[Data excerpts]
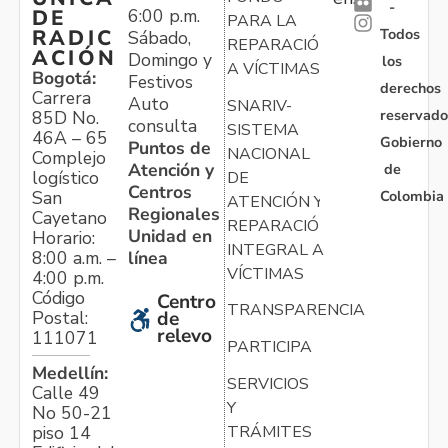
-
6:00 p.m.
DE
PARA LA
Todos
RADIC
Sábado,
REPARACIÓN
ACIÓN
Domingo y
los
A VÍCTIMAS
Bogotá:
Festivos
derechos
Carrera
Auto
SNARIV-
reservado
85D No.
consulta
SISTEMA
46A – 65
Gobierno
Puntos de
NACIONAL
Complejo
Atención y
de
logístico
DE
Centros
Colombia
San
ATENCIÓN Y
Regionales
Cayetano
REPARACIÓN
Unidad en
Horario:
INTEGRAL A
línea
8:00 a.m. –
VÍCTIMAS
4:00 p.m.
Código
Centro
TRANSPARENCIA
Postal:
de
relevo
111071
PARTICIPA
Medellín:
SERVICIOS
Calle 49
Y
No 50-21
TRÁMITES
piso 14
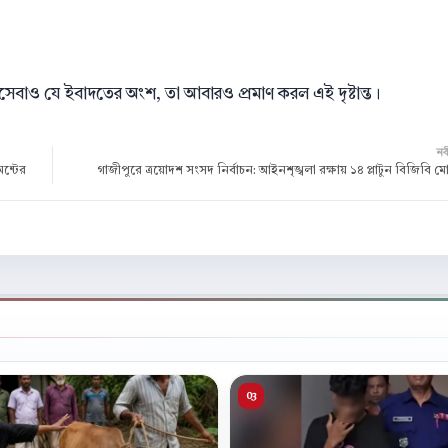
নসেবাও যে ইবাদতের অংশ, তা আবারও প্রমাণ করল এই দৃষ্টান্ত।
ন
ন্টের
গাজীপুরে ত্রয়োদশ সংসদ নির্বাচন: আইনশৃঙ্খলা রক্ষায় ১৪ প্লাটুন বিজিবি 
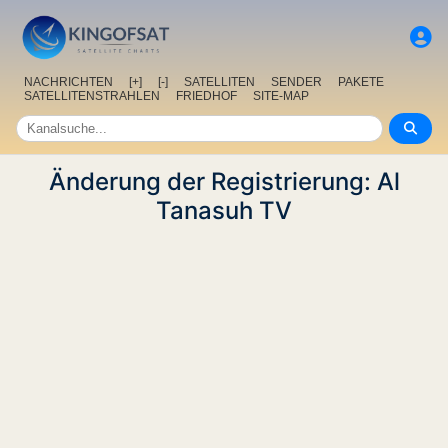
NACHRICHTEN
[+]
[-]
SATELLITEN
SENDER
PAKETE
SATELLITENSTRAHLEN
FRIEDHOF
SITE-MAP
Änderung der Registrierung: Al
Tanasuh TV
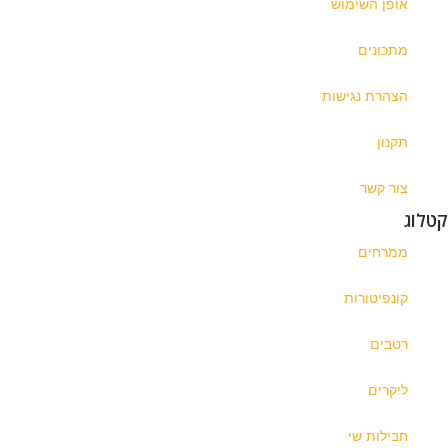
אופן השימוש
מתכונים
הצהרת נגישות
תקנון
צור קשר
קטלוג
ממרחים
קונפיטורות
רטבים
ליקרים
חבילות שי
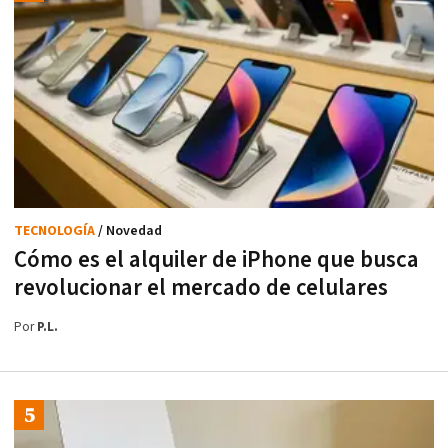
TECNOLOGÍA
/ Novedad
Cómo es el alquiler de iPhone que busca
revolucionar el mercado de celulares
Por
P.L.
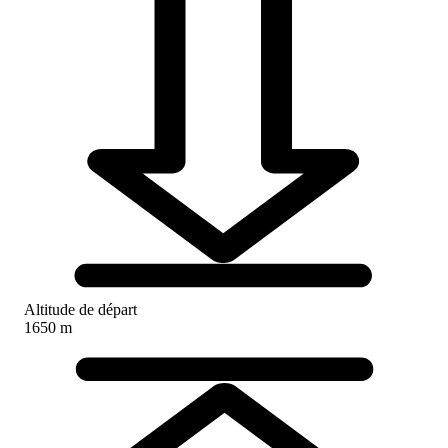
Altitude de départ
1650 m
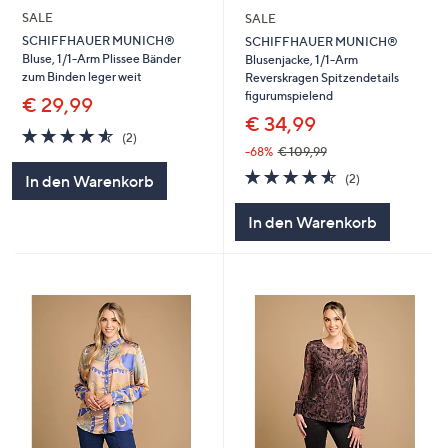
SALE
SALE
SCHIFFHAUER MUNICH®
SCHIFFHAUER MUNICH®
Bluse, 1/1-Arm Plissee Bänder
Blusenjacke, 1/1-Arm
zum Binden leger weit
Reverskragen Spitzendetails
figurumspielend
€ 29,99
€ 34,99
4.5
2
(2)
von
Bewertungen
-68%
€ 109,99
5
4.5
2
(2)
In den Warenkorb
von
Bewertungen
5
In den Warenkorb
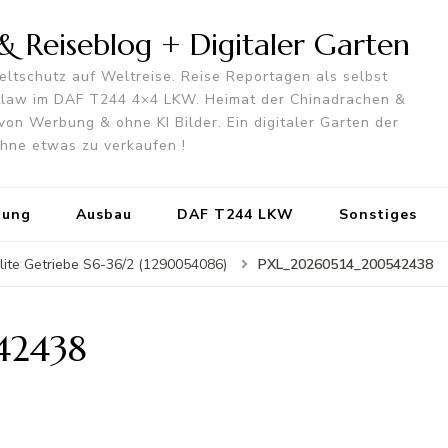
 Reiseblog + Digitaler Garten
ltschutz auf Weltreise. Reise Reportagen als selbst
utlaw im DAF T244 4×4 LKW. Heimat der Chinadrachen &
von Werbung & ohne KI Bilder. Ein digitaler Garten der
 ohne etwas zu verkaufen !
tung
Ausbau
DAF T244 LKW
Sonstiges
PXL_20260514_200542438
ite Getriebe S6-36/2 (1290054086)
42438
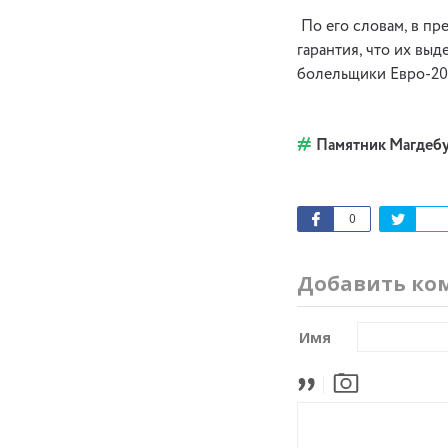
По его словам, в пр
гарантия, что их вы
болельщики Евро-201
Памятник Магдебу
0
Добавить ко
Имя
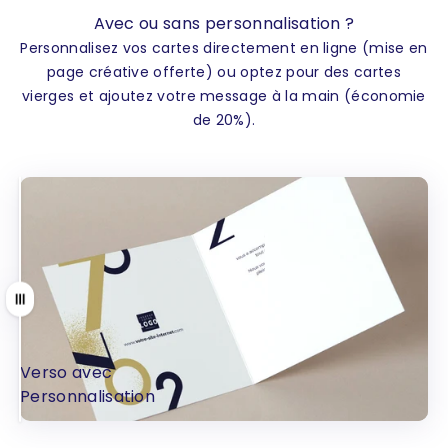
Avec ou sans personnalisation ?
Personnalisez vos cartes directement en ligne (mise en
page créative offerte) ou optez pour des cartes
vierges et ajoutez votre message à la main (économie
de 20%).
Tirer
Verso avec
Verso sans
Personnalisation
Personnalisation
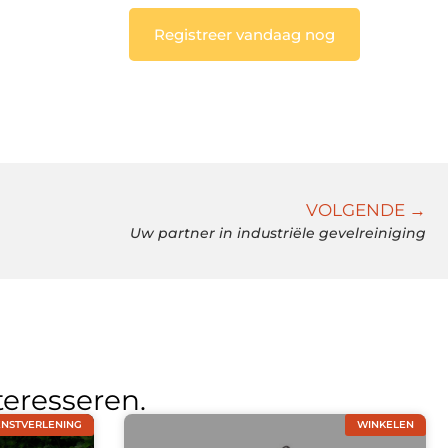
Registreer vandaag nog
VOLGENDE →
Uw partner in industriële gevelreiniging
teresseren.
ENSTVERLENING
WINKELEN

DIRECTIONS FOR THIS TASK: The data needs to be reproduced exactly, please, apart from its pictures.

RESULT:
-
6:00 p.m.
DE
PARA LA
Todos
RADIC
Sábado,
REPARACIÓN
ACIÓN
Domingo y
los
A VÍCTIMAS
Bogotá:
Festivos
derechos
Carrera
Auto
SNARIV-
reservado
85D No.
consulta
SISTEMA
46A – 65
Gobierno
Puntos de
NACIONAL
Complejo
Atención y
de
logístico
DE
Centros
Colombia
San
ATENCIÓN Y
Regionales
Cayetano
REPARACIÓN
Unidad en
Horario:
INTEGRAL A
línea
8:00 a.m. –
VÍCTIMAS
4:00 p.m.
Código
Centro
TRANSPARENCIA
Postal:
de
relevo
111071
PARTICIPA
Medellín:
SERVICIOS
Calle 49
Y
No 50-21
TRÁMITES
piso 14
নসেবাও যে ইবাদতের অংশ, তা আবারও প্রমাণ করল এই দৃষ্টান্ত।
ন
ন্টের
গাজীপুরে ত্রয়োদশ সংসদ নির্বাচন: আইনশৃঙ্খলা রক্ষায় ১৪ প্লাটুন বিজিবি 
NACHRICHTEN
[+]
[-]
SATELLITEN
SENDER
PAKETE
SATELLITENSTRAHLEN
FRIEDHOF
SITE-MAP
Änderung der Registrierung: Al
Tanasuh TV
אופן השימוש
מתכונים
הצהרת נגישות
תקנון
צור קשר
קטלוג
ממרחים
קונפיטורות
רטבים
ליקרים
חבילות שי
TECNOLOGÍA
/ Novedad
Cómo es el alquiler de iPhone que busca
revolucionar el mercado de celulares
Por
P.L.
Altitude de départ
1650 m
SALE
SALE
SCHIFFHAUER MUNICH®
SCHIFFHAUER MUNICH®
Bluse, 1/1-Arm Plissee Bänder
Blusenjacke, 1/1-Arm
zum Binden leger weit
Reverskragen Spitzendetails
figurumspielend
€ 29,99
€ 34,99
4.5
2
(2)
von
Bewertungen
-68%
€ 109,99
5
4.5
2
(2)
In den Warenkorb
von
Bewertungen
5
In den Warenkorb
 Reiseblog + Digitaler Garten
ltschutz auf Weltreise. Reise Reportagen als selbst
utlaw im DAF T244 4×4 LKW. Heimat der Chinadrachen &
von Werbung & ohne KI Bilder. Ein digitaler Garten der
 ohne etwas zu verkaufen !
tung
Ausbau
DAF T244 LKW
Sonstiges
PXL_20260514_200542438
ite Getriebe S6-36/2 (1290054086)
42438
По его словам, в пр
гарантия, что их вы
болельщики Евро-201
Памятник Магдебу
0
Добавить ко
Имя
Avec ou sans personnalisation ?
Personnalisez vos cartes directement en ligne (mise en
page créative offerte) ou optez pour des cartes
vierges et ajoutez votre message à la main (économie
de 20%).
Tirer
Verso avec
Verso sans
Personnalisation
Personnalisation
Registreer vandaag nog
VOLGENDE →
Uw partner in industriële gevelreiniging
teresseren.
ENSTVERLENING
WINKELEN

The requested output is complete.